**REQUIREMENT:** Where a line below holds the string "Schmidt", that line goes into the answer.

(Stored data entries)
+---+
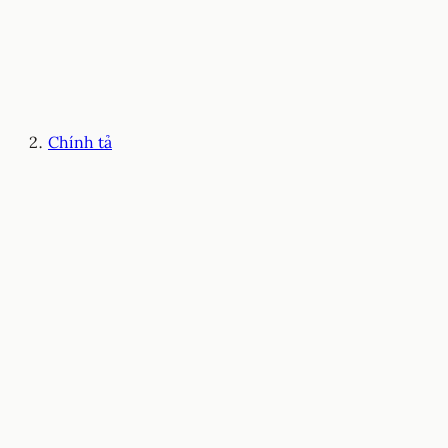
Chính tả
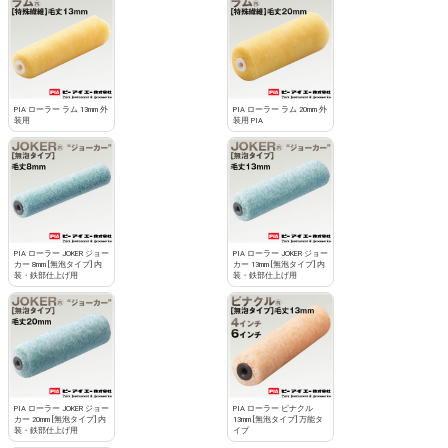
PIA ローラー ラム 13mm 外
PIA ローラー ラム 20mm 外
装用
装用 PIA
PIA ローラー JOKER ジョー
PIA ローラー JOKER ジョー
カー 8mm [無泡タイプ] 内
カー 13mm [無泡タイプ] 内
装・鉄部仕上げ用
装・鉄部仕上げ用
PIA ローラー JOKER ジョー
PIA ローラー ピナクル
カー 20mm [無泡タイプ] 内
13mm [無泡タイプ] 万能タ
装・鉄部仕上げ用
イプ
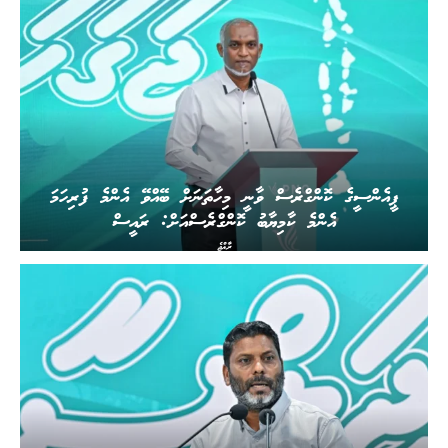
ޕީއެންސީގެ ކޮންގްރެސް ވާނީ މިހާތަނަށް ބޭއްވޭ އެންމެ ފުރިހަމަ
އެންމެ ކާމިޔާބު ކޮންގްރެސްއަށް: ރައީސް
ރާއްޖެ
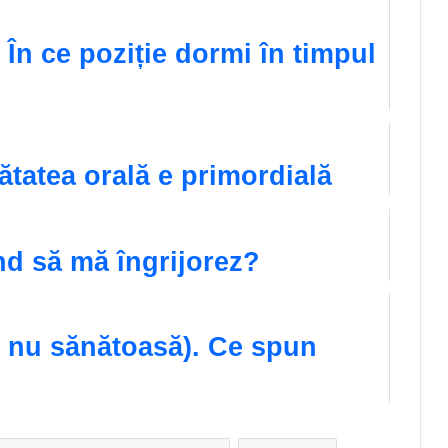
 În ce poziție dormi în timpul
nătatea orală e primordială
d să mă îngrijorez?
u nu sănătoasă). Ce spun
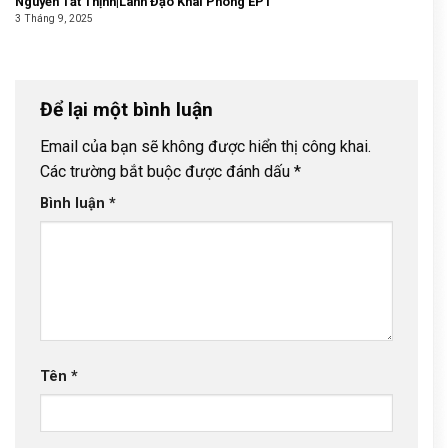
Nguyễn Tất Thịnh|Lãnh Đạo Khai Phóng EP1
3 Tháng 9, 2025
Để lại một bình luận
Email của bạn sẽ không được hiển thị công khai.
Các trường bắt buộc được đánh dấu
*
Bình luận
*
Tên
*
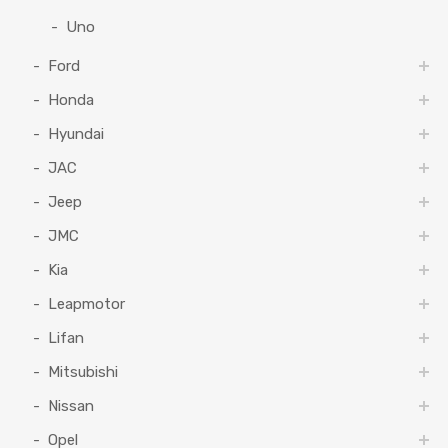
Uno
Ford
Honda
Hyundai
JAC
Jeep
JMC
Kia
Leapmotor
Lifan
Mitsubishi
Nissan
Opel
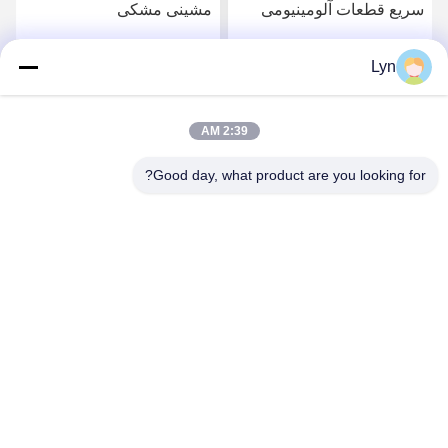
مشینی مشکی
لیزری CNC خدمات
آلومینیوم ماشینکاری فرز
Lyn
بهترین قیمت را دریافت
بهترین قیمت را دریافت
کنید
کنید
2:39 AM
Good day, what product are you looking for?
Shenzhen Perfect Precision Product Co., Ltd.
lyn@7-swords.com
86-189-26459278
ساختمان 49، پارک صنعتی فومین، روستای Pinghu، شهر
Pinghu، منطقه Longgang، شهر شنژن، استان گوانگدونگ، چین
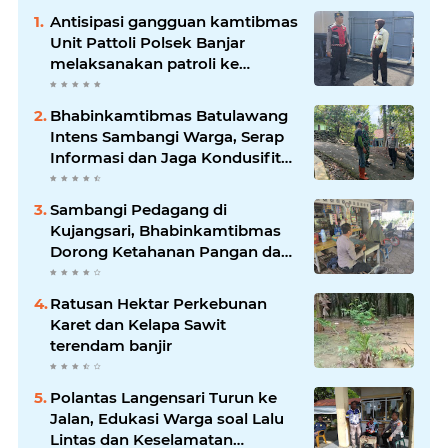
Antisipasi gangguan kamtibmas
Unit Pattoli Polsek Banjar
melaksanakan patroli ke
tempat-tempat keramaian di
wilayah hukum
Bhabinkamtibmas Batulawang
Intens Sambangi Warga, Serap
Informasi dan Jaga Kondusifitas
Lingkungan
Sambangi Pedagang di
Kujangsari, Bhabinkamtibmas
Dorong Ketahanan Pangan dan
Keamanan Lingkungan
Ratusan Hektar Perkebunan
Karet dan Kelapa Sawit
terendam banjir
Polantas Langensari Turun ke
Jalan, Edukasi Warga soal Lalu
Lintas dan Keselamatan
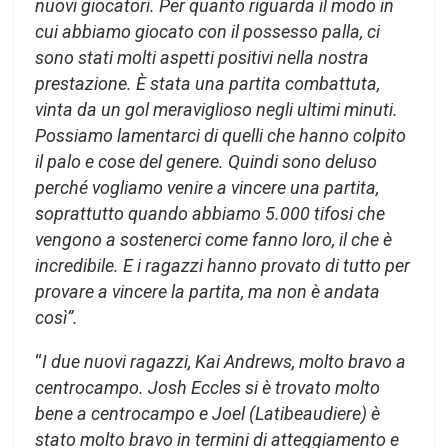
nuovi giocatori. Per quanto riguarda il modo in
cui abbiamo giocato con il possesso palla, ci
sono stati molti aspetti positivi nella nostra
prestazione. È stata una partita combattuta,
vinta da un gol meraviglioso negli ultimi minuti.
Possiamo lamentarci di quelli che hanno colpito
il palo e cose del genere. Quindi sono deluso
perché vogliamo venire a vincere una partita,
soprattutto quando abbiamo 5.000 tifosi che
vengono a sostenerci come fanno loro, il che è
incredibile. E i ragazzi hanno provato di tutto per
provare a vincere la partita, ma non è andata
così”.
“
I due nuovi ragazzi, Kai Andrews, molto bravo a
centrocampo. Josh Eccles si è trovato molto
bene a centrocampo e Joel (Latibeaudiere) è
stato molto bravo in termini di atteggiamento e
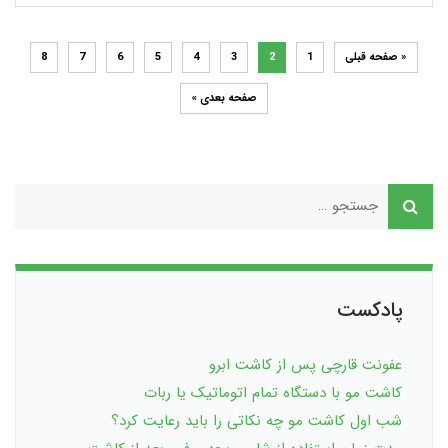
« صفحه قبلی
1
2
3
4
5
6
7
8
صفحه بعدی »
پادکست
عفونت قارچی پس از کاشت ابرو
کاشت مو با دستگاه تمام اتوماتیک یا ربات
شب اول کاشت مو چه نکاتی را باید رعایت کرد؟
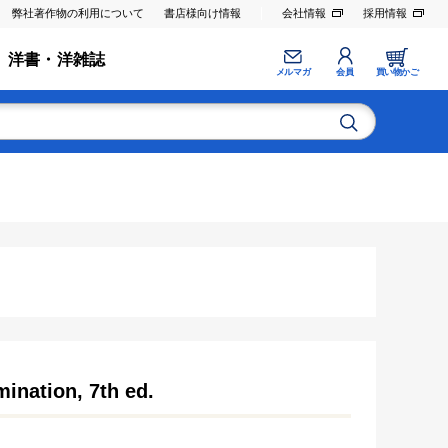
弊社著作物の利用について
書店様向け情報
会社情報
採用情報
洋書・洋雑誌
メルマガ
会員
買い物かご
ination, 7th ed.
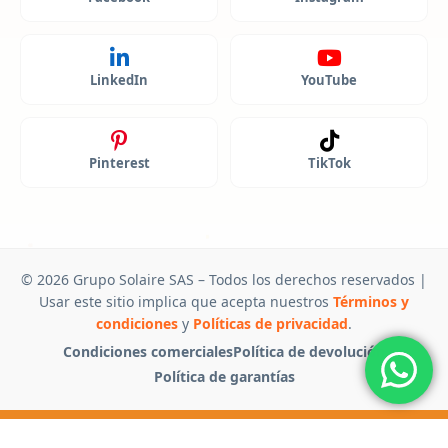
LinkedIn
YouTube
Pinterest
TikTok
© 2026 Grupo Solaire SAS – Todos los derechos reservados |
Usar este sitio implica que acepta nuestros
Términos y
condiciones
y
Políticas de privacidad
.
Condiciones comerciales
Política de devolución
Política de garantías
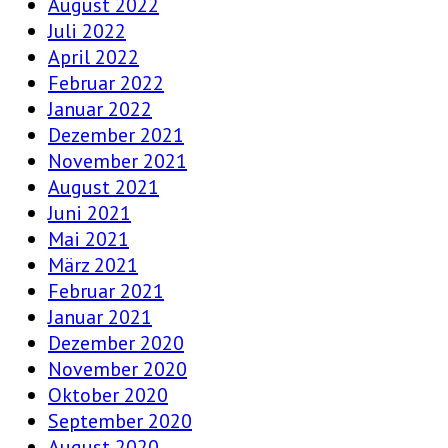
August 2022
Juli 2022
April 2022
Februar 2022
Januar 2022
Dezember 2021
November 2021
August 2021
Juni 2021
Mai 2021
März 2021
Februar 2021
Januar 2021
Dezember 2020
November 2020
Oktober 2020
September 2020
August 2020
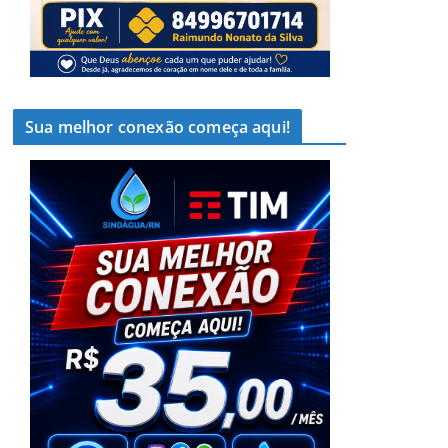
Sua melhor conexão começa aqui!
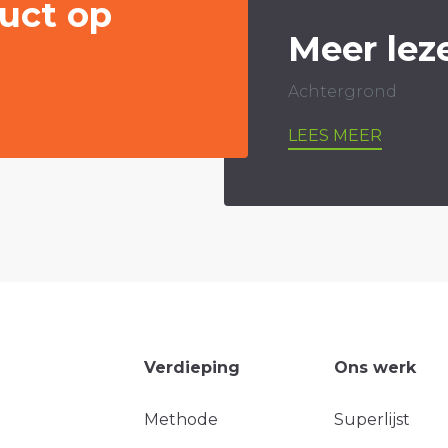
uct op
Meer lez
Achtergrond
LEES MEER
Verdieping
Ons werk
Methode
Superlijst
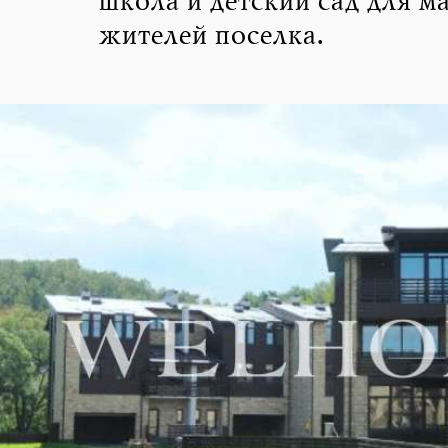
школа и детский сад для м
жителей поселка.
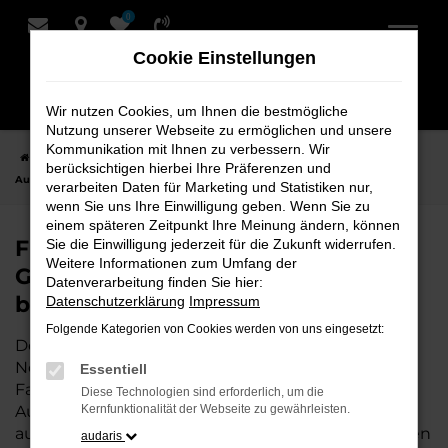
0
Zum
Hauptinhalt
Cookie Einstellungen
springen
Wir nutzen Cookies, um Ihnen die bestmögliche
Nutzung unserer Webseite zu ermöglichen und unsere
Kommunikation mit Ihnen zu verbessern. Wir
Startseite
Nordenham
Audi
Audi Q4 e-tron
Finden Sie Ihren
berücksichtigen hierbei Ihre Präferenzen und
Audi Q4 e-tron Gebrauchtwagen für Nordenham bei Schmidt + Koch
verarbeiten Daten für Marketing und Statistiken nur,
wenn Sie uns Ihre Einwilligung geben. Wenn Sie zu
einem späteren Zeitpunkt Ihre Meinung ändern, können
Finden Sie Ihren Audi Q4 e-tron
Sie die Einwilligung jederzeit für die Zukunft widerrufen.
Weitere Informationen zum Umfang der
Gebrauchtwagen für Nordenham
Datenverarbeitung finden Sie hier:
bei Schmidt + Koch
Datenschutzerklärung
Impressum
Folgende Kategorien von Cookies werden von uns eingesetzt:
Der Audi Q4 e-tron ist die perfekte Wahl für alle in
Nordenham, die ein zuverlässiges und modernes
Essentiell
Fahrzeug suchen.
Mit seiner erstklassigen
Diese Technologien sind erforderlich, um die
Ausstattung, der niedrigen Laufleistung und der
Kernfunktionalität der Webseite zu gewährleisten.
ausgezeichneten Pflege ist dieser Gebrauchtwagen
audaris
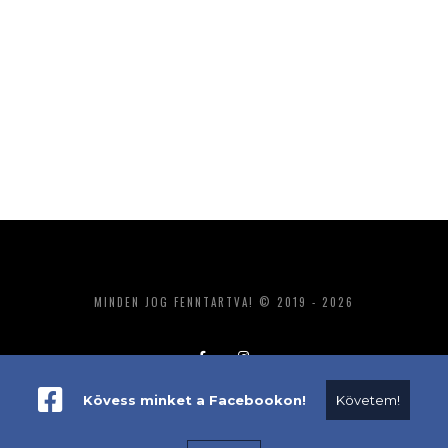
MINDEN JOG FENNTARTVA! © 2019 - 2026
Kövess minket a Facebookon!
Követem!
ADATKEZELÉS
IMPRESSZUM
MÉDIAAJÁNLAT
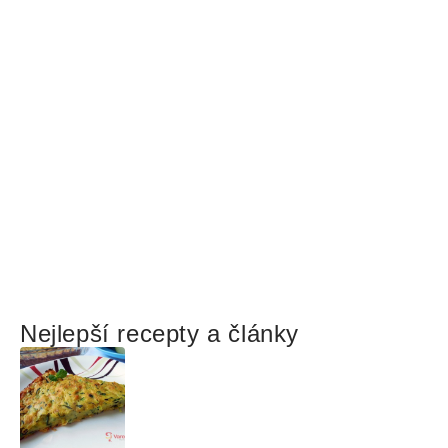
Nejlepší recepty a články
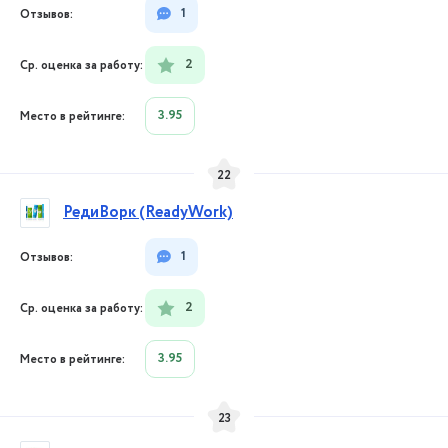
1
2
3.95
22
РедиВорк (ReadyWork)
1
2
3.95
23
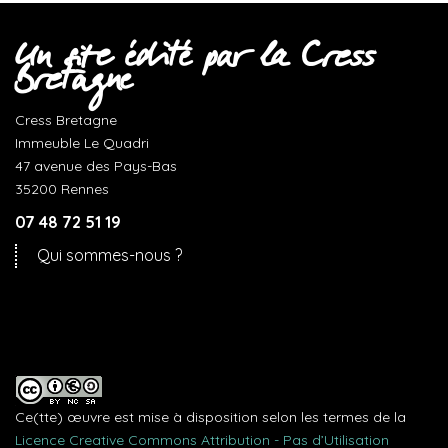
Un site édité par la Cress
Bretagne
Cress Bretagne
Immeuble Le Quadri
47 avenue des Pays-Bas
35200 Rennes
07 48 72 51 19
Qui sommes-nous ?
Ce(tte) œuvre est mise à disposition selon les termes de la
Licence Creative Commons Attribution - Pas d’Utilisation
+---+
**FINAL ANSWER:**
Audi Q4 e-tron Gebrauchtwagen für Nordenham bei Schmidt + Koch
bei Schmidt + Koch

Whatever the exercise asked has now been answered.